2. In providing expressly that amounts received by the holder upon the retirement of corporate bonds shall be considered as amounts received in exchange therefor, the Rev.Act of 1934 did not interpret, but changed, the prior law. P. 306 U. S. 438.
95 F.2d 794 affirmed.
Certiorari, 305 U.S. 667, to review the affirmance of a judgment for the United States in an action in the District Court brought under § 610 of the Rev. Act 1928 to recover money erroneously refunded to a taxpayer.
MR. JUSTICE McREYNOLDS delivered the opinion of the Court.
Both courts below ruled that gain derived by the petitioner from redemption of bonds during 1927, 1928, and
1929 was not "capital gain" within the meaning of the controlling statutes.
No contest exists concerning the facts. The narrow point, as counsel agree, is this -- must the redemption of bonds before maturity by the issuing corporation be treated as tantamount to a sale or exchange of capital assets within the meaning of section 208(a)(1), Revenue Act 1926, and § 101(c)(1), Revenue Act 1928. *
If redemption amounts to sale or exchange, the petitioner's gain was subject to taxation at the twelve and one-half percent rate, otherwise under normal and surtax rates.
Payment and discharge of a bond is neither sale nor exchange within the commonly accepted meaning of the words. The courts below found no sufficient reason for disregarding this, and rightly applied the statutes under that view.
The Tax Acts of 1921, 1924, 1926, 1928, and 1932 contain like definitions of capital gain. From 1921 to 1929, the Commissioner held that such gain did not arise from redemption. In 1929, the Board of Tax Appeals held otherwise. Werner v. Commissioner, 15 B.T.A. 482. But, in 1932, it definitely overruled that determination. Watson v. Commissioner, 27 B.T.A. 463.
The revenue Act 1934 (May 10, 1934, c. 277, 48 Stat. 680, 714-715) provides:
"SEC. 117. CAPITAL GAINS AND LOSSES"
"(a) General rule. In the case of a taxpayer other than a corporation, only the following percentages of the gain or loss recognized upon the sale or exchange of a capital asset shall be taken into account in computing net income:"
"* * * *"
"(f) Retirement of bonds, etc. For the purposes of this title, amounts received by the holder upon the retirement of bonds, debentures, notes, or certificates or other evidences of indebtedness issued by any corporation (including those issued by a government or political subdivision thereof), with interest coupons or in registered form, shall be considered as amounts received in exchange therefor."
What we regard as the correct meaning of the definition of capital gain in the Revenue Act 1921 and its four successors is accentuated by long continued executive construction, also the last conclusion of the Board of Tax Appeals.

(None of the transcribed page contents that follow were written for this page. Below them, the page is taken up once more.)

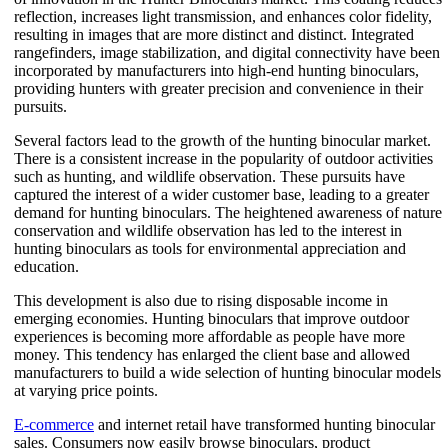
reflection, increases light transmission, and enhances color fidelity,
resulting in images that are more distinct and distinct. Integrated
rangefinders, image stabilization, and digital connectivity have been
incorporated by manufacturers into high-end hunting binoculars,
providing hunters with greater precision and convenience in their
pursuits.
Several factors lead to the growth of the hunting binocular market.
There is a consistent increase in the popularity of outdoor activities
such as hunting, and wildlife observation. These pursuits have
captured the interest of a wider customer base, leading to a greater
demand for hunting binoculars. The heightened awareness of nature
conservation and wildlife observation has led to the interest in
hunting binoculars as tools for environmental appreciation and
education.
This development is also due to rising disposable income in
emerging economies. Hunting binoculars that improve outdoor
experiences is becoming more affordable as people have more
money. This tendency has enlarged the client base and allowed
manufacturers to build a wide selection of hunting binocular models
at varying price points.
E-commerce
and internet retail have transformed hunting binocular
sales. Consumers now easily browse binoculars, product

The Circuit Court of Appeals below was right in holding that, by the Act 1934, Congress did not attempt to construe the prior Acts, and purposely made a material addition thereto. In Averill v. Commissioner, 101 F.2d 644, the Circuit Court of Appeals First Circuit acted upon a different view. This conflict caused us to bring up the present cause notwithstanding the application for certiorari had been denied earlier in the term.
The challenged judgment must be
* Revenue Act 1921 (November 23, 1921, c. 136, 42 Stat. 227, 232) provides:
"Sec. 206. (a) That, for the purpose of this title:"

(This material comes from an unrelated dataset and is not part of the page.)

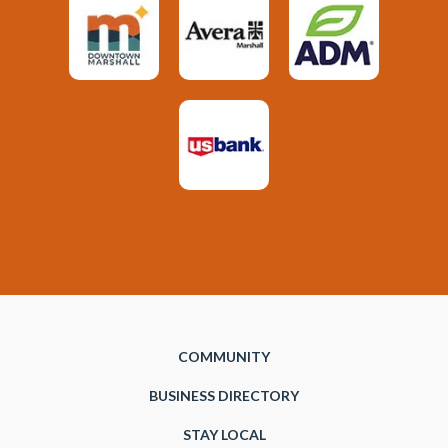
COMMUNITY
BUSINESS DIRECTORY
STAY LOCAL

"(1) The term 'capital gain' means taxable gain from the sale or exchange of capital assets consummated after December 31, 1921."

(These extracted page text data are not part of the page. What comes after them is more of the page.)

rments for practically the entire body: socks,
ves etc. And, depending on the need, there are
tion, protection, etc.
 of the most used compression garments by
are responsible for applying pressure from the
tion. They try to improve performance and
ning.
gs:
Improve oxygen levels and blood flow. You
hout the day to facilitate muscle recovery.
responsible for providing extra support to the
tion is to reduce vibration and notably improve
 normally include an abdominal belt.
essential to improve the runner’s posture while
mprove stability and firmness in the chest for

This provision, without material change, was reenacted by Revenue Act 1924 (June 2, 1924, c. 234, § 208(a)(1), 43 Stat. 253, 262); Revenue Act 1926 (February 26, 1926, c. 27, § 208(a)(1), 44 Stat. 9, 19); Revenue Act 1928 (May 29, 1928, c. 852, § 101(c)(1), 45 Stat. 791); Revenue Act of 1932 (June 6, 1932, c. 209, § 101(c)(1), 47 Stat. 169, 191).